In the meantime, @inkel , I'm slightly concerned about this warning here. Does this still hold true? I don't fully understand what it means.

@paulajulve I believe it still does. That particular comment refers to adding the disk ID as a label as the main culprit to leading to cardinality explosion of metrics. Say for instance you have 1,000 unused disks on each provider, this means you'll end up with a label with 1,000 times the number of provider unique values. As per this article label cardinality should be as low as possible if we don't want to hog down Prometheus.

paulajulve commented 2 months ago

I could update the "unused disk found" log to include the k8s_namespace too (and maybe use bytes instead of GB/GiB) and use unwrap more or less like this (explore):

sum by (k8s_namespace, zone) (
  sum_over_time(
    {namespace="unused-exporter", container!="eventrouter"}
      | logfmt
      | msg="unused disk found"
      | unwrap size_bytes [1m])
  )

I'm unclear on next steps tho 🤔 we want to add this to our TCO recording rules. Can we add this expression to a prometheus recording rule? I've seen loki based alerts, but I'm not sure we can mix and match like this out of the box.

jjo commented 2 months ago

I'm unclear on next steps tho 🤔 we want to add this to our TCO recording rules. Can we add this expression to a prometheus recording rule?

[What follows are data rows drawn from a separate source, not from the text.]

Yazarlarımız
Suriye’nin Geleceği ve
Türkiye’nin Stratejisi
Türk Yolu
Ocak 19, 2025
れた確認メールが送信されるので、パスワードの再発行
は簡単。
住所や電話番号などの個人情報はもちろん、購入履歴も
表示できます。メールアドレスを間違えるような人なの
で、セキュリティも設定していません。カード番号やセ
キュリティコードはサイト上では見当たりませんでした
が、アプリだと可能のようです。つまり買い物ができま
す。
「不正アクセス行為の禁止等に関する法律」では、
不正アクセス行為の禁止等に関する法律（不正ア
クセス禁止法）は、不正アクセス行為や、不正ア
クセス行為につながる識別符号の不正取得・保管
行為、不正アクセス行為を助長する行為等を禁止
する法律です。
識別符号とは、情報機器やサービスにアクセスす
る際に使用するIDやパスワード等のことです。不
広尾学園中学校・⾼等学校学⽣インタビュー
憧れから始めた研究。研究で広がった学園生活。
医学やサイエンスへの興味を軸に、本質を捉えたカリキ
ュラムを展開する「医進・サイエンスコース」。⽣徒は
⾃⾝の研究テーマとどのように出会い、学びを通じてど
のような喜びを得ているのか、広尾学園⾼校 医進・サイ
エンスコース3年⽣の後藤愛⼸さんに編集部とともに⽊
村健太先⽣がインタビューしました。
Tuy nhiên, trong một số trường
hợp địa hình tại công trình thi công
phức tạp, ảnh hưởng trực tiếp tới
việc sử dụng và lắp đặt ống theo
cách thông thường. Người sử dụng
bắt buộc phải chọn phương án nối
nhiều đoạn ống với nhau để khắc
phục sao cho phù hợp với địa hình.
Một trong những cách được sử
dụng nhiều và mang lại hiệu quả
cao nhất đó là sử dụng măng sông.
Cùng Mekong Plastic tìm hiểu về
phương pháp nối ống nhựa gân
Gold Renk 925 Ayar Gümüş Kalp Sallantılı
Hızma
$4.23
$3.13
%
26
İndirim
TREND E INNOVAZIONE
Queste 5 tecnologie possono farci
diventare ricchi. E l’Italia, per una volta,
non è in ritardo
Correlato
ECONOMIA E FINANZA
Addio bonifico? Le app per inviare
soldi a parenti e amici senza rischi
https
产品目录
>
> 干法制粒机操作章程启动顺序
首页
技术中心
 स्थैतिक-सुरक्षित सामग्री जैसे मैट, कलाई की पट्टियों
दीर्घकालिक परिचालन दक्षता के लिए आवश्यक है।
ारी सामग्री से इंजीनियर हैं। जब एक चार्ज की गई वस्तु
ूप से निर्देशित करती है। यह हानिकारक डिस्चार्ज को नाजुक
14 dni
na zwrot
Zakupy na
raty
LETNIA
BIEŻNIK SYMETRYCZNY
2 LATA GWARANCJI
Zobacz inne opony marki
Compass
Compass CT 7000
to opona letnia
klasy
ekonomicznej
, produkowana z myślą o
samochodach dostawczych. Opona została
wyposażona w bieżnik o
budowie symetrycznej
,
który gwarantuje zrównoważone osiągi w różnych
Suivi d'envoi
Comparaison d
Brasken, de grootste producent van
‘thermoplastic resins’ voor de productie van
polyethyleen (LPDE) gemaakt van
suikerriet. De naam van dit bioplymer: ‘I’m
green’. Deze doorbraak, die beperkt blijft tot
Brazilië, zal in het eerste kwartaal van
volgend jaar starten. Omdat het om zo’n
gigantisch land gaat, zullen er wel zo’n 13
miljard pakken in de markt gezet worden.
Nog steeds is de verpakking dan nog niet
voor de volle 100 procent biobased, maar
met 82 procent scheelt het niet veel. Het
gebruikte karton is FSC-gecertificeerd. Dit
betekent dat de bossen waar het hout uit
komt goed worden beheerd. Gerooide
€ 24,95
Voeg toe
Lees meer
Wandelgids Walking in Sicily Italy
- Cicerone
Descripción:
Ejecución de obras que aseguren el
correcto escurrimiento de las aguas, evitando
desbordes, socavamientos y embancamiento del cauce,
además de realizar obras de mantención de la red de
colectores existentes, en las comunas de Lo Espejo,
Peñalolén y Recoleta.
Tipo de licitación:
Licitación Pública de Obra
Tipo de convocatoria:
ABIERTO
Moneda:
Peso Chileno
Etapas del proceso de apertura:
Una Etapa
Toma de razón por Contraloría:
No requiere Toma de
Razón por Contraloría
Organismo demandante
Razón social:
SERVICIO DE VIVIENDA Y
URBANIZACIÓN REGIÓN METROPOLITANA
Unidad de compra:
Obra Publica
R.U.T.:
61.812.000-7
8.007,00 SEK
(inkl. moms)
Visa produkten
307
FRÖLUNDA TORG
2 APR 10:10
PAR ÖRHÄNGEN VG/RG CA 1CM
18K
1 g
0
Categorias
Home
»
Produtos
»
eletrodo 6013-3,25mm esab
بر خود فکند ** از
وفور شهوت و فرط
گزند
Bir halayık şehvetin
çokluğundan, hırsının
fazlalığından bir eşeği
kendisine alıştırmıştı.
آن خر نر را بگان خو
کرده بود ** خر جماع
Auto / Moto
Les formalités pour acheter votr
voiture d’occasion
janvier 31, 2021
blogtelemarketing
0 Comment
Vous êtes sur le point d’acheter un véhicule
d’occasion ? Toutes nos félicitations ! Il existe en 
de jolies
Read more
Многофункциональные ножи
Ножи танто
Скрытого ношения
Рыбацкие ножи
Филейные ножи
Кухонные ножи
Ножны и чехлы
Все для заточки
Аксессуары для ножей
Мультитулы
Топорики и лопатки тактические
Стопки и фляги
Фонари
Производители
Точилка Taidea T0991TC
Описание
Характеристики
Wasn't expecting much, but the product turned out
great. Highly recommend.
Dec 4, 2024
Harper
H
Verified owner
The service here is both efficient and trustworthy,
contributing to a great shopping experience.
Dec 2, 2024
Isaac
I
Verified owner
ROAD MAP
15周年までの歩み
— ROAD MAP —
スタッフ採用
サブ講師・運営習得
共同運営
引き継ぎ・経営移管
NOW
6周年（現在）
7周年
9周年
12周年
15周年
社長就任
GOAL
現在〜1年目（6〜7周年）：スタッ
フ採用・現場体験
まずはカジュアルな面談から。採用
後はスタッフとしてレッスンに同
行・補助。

I've seen loki based alerts, but I'm not sure we can mix and match like this out of the box.

As these are metrics we're adding, it'll be a matter of juggling how we could come up with a recording rule to "fill the gap(s)" of the missing labels to join, cluster in particular as a very relevant one.

Crafting a promQL to join the metrics we're adding to some existing ones (note there I mocked 3 existing disks ab-using absent(...), as if those metrics were generated by unused exporter after merging this PR):

/explore

# Ultimate goal: account (aggregate) disk GB by: cluster,namespace,team
#
# NOTE: all label_join() calls are there to "normalize" existing labels towards: cluster, namespace, zone
#
sum by (cluster, namespace, team)(
    # Mock 3 disks on respective ns,zone with 10GB, 10GB, 100GB
    label_join(  # k8s_namespace -> namespace
        sum by (k8s_namespace, zone)(
            10e9 * absent(
                unused_disk_size_bytes{k8s_namespace="loki-ops", type="ssd", zone="us-east4", id="what-ever-001"}
            ) or
            10e9 * absent(
                unused_disk_size_bytes{k8s_namespace="loki-ops", type="ssd", zone="us-east4", id="what-ever-002"}
            ) or
            100e9 * absent(
                unused_disk_size_bytes{k8s_namespace="cortex-prod-10", type="ssd", zone="us-central1", id="what-ever-002"}
            )
        ), "namespace", "", "k8s_namespace"
    )

    # Join the (few) labels we have from `unused_disk_size_bytes` metric against those from tanka
    * on (namespace, zone) group_right()

    label_join(         # location -> zone
        label_join(     # exported_cluster -> cluster
            label_join( # exported_namespace -> namespace

                # HACK: (just) pick _one_ cluster from the zone, as `unused_disk_size_bytes` doesn't have "cluster" label
                max by (exported_cluster, exported_namespace, location, team)(
                    tanka_environment_info
                    * on (exported_cluster) group_left(location)
                    tanka_cluster_info
                ), "namespace", "", "exported_namespace"
            ), "cluster", "", "exported_cluster"
        ), "zone", "", "location"
    )
) / 1e9 # show the sum in GB

ends up showing:

Then, with the (cluster, namespace, team) grouping we should be ready to aggregate them into a cost recording-rule, as decided in Design Doc: include unused disks on TCO d/doc

jjo commented 2 months ago

As explained on the main comments section, I'm concerned about the cardinality of the new metric, in particular in the disk label.

Given that the information was logged we could use Loki and its unwrap LogQL keyword to create values from these, instead of loading Prometheus.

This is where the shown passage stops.